The function cvCreateHidHaarClassifierCascade converts pre-loaded cascade to internal faster representation. This step must be done before the actual processing. The integral image pointers may be NULL, in this case the images should be assigned later by cvSetImagesForHaarClassifierCascade.


cvReleaseHidHaarClassifierCascade

Releases hidden classifier cascade structure

void cvReleaseHidHaarClassifierCascade( CvHidHaarClassifierCascade** cascade );

cascade
Double pointer to the released cascade. The pointer is cleared by the function.
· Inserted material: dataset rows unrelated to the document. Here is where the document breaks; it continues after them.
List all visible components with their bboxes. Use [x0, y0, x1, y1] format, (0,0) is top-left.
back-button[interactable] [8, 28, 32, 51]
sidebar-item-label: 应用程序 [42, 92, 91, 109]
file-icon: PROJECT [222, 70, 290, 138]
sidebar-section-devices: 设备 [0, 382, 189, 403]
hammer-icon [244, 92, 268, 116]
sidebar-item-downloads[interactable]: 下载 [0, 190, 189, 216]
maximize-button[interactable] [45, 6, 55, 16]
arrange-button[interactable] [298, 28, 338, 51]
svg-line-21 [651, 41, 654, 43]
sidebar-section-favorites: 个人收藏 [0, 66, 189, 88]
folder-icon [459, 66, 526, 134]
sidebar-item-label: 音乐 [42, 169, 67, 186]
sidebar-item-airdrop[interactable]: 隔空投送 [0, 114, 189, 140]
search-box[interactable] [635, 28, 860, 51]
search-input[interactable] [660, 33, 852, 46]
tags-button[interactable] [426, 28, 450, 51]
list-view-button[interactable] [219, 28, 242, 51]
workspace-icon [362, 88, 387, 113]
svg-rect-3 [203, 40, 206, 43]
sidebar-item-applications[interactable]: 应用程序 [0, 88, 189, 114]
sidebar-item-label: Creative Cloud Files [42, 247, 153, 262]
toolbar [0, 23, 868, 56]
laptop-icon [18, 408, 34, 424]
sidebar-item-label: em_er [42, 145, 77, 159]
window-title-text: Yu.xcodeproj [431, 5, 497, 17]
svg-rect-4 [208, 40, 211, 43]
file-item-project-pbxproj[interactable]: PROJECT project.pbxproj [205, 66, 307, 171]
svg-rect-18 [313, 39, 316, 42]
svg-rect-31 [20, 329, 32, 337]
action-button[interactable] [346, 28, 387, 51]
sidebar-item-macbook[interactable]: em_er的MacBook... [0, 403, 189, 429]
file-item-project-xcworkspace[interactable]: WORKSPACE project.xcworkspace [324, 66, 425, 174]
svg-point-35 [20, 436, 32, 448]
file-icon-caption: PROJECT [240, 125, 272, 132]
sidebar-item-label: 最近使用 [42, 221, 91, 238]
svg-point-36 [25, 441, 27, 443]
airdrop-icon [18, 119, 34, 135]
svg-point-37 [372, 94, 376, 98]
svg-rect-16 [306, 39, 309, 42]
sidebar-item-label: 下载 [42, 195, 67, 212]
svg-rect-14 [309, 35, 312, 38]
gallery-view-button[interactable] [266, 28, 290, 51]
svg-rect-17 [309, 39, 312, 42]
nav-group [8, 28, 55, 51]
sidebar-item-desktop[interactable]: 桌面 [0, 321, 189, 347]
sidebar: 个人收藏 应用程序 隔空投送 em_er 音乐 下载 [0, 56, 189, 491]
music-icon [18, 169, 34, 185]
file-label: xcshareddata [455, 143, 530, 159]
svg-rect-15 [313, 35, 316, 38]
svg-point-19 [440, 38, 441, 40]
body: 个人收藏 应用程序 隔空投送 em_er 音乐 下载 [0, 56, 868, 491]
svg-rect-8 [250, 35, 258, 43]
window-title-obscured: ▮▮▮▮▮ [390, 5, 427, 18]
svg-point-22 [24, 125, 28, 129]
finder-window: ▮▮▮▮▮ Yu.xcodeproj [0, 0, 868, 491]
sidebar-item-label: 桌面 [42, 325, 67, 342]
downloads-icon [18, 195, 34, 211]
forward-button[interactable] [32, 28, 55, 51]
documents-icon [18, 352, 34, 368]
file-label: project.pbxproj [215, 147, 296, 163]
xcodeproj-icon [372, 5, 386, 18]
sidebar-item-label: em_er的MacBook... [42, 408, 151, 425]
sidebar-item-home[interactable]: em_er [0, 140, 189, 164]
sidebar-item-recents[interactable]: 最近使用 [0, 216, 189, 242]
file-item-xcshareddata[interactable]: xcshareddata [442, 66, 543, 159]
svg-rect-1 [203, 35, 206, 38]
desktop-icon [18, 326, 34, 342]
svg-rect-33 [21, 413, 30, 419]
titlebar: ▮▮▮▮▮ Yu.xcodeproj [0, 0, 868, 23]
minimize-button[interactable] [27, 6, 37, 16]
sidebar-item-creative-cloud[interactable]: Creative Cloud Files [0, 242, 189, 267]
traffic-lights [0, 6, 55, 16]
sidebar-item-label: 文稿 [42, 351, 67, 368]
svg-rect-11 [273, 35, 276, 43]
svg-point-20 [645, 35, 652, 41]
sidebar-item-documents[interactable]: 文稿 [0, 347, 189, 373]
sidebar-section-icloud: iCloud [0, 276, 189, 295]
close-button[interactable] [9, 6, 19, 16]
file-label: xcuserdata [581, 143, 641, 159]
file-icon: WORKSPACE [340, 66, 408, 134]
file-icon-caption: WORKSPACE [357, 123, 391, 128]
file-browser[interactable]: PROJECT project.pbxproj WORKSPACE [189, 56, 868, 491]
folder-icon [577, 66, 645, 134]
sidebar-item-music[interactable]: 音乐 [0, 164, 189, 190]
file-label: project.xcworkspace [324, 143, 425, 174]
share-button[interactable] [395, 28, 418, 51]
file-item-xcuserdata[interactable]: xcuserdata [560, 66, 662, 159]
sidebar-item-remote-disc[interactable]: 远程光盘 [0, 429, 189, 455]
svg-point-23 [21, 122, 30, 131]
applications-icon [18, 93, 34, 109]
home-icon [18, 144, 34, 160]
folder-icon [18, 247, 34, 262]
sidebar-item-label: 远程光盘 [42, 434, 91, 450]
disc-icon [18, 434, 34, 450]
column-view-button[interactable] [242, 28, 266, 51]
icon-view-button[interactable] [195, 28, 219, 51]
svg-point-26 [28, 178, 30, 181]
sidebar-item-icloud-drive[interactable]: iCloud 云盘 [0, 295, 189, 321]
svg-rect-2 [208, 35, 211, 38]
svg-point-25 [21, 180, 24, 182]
The function cvReleaseHidHaarClassifierCascade deallocates structure that is an internal ("hidden") representation of haar classifier cascade.


cvHaarDetectObjects

Detects objects in the image

typedef struct CvAvgComp
{
    CvRect rect; /* bounding rectangle for the face (average rectangle of a group) */
    int neighbors; /* number of neighbor rectangles in the group */
}
CvAvgComp;

CvSeq* cvHaarDetectObjects( const IplImage* img, CvHidHaarClassifierCascade* cascade,
                            CvMemStorage* storage, double scale_factor=1.1,
                            int min_neighbors=3, int flags=0 );

img
Image to detect objects in.
cascade
Haar classifier cascade in internal representation.
storage
Memory storage to store the resultant sequence of the object candidate rectangles.
scale_factor
The factor by which the search window is scaled between the subsequent scans, for example, 1.1 means increasing window by 10%.
min_neighbors
Minimum number (minus 1) of neighbor rectangles that makes up an object. All the groups of a smaller number of rectangles than min_neighbors-1 are rejected. If min_neighbors is 0, the function does not any grouping at all and returns all the detected candidate rectangles, which may be useful if the user wants to apply a customized grouping procedure.
flags
Mode of operation. Currently the only flag that may be specified is CV_HAAR_DO_CANNY_PRUNING. If it is set, the function uses Canny edge detector to reject some image regions that contain too few or too much edges and thus can not contain the searched object. The particular threshold values are tuned for face detection and in this case the pruning speeds up the processing.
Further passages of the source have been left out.